Dataset excerpts =
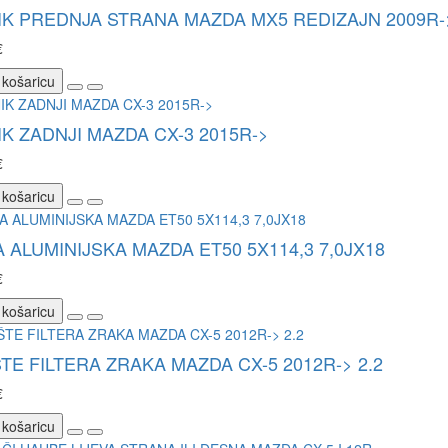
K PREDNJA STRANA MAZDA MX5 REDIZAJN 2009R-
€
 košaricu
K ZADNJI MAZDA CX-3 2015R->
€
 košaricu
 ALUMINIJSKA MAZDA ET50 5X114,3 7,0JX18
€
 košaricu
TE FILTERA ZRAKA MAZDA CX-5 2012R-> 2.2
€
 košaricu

==

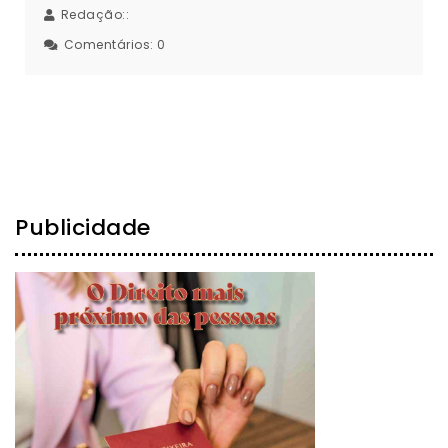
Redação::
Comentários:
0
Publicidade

Exercise details = A single number is the whole answer: the number of lines in the entries that include "MAZDA".

Completed exercise = 4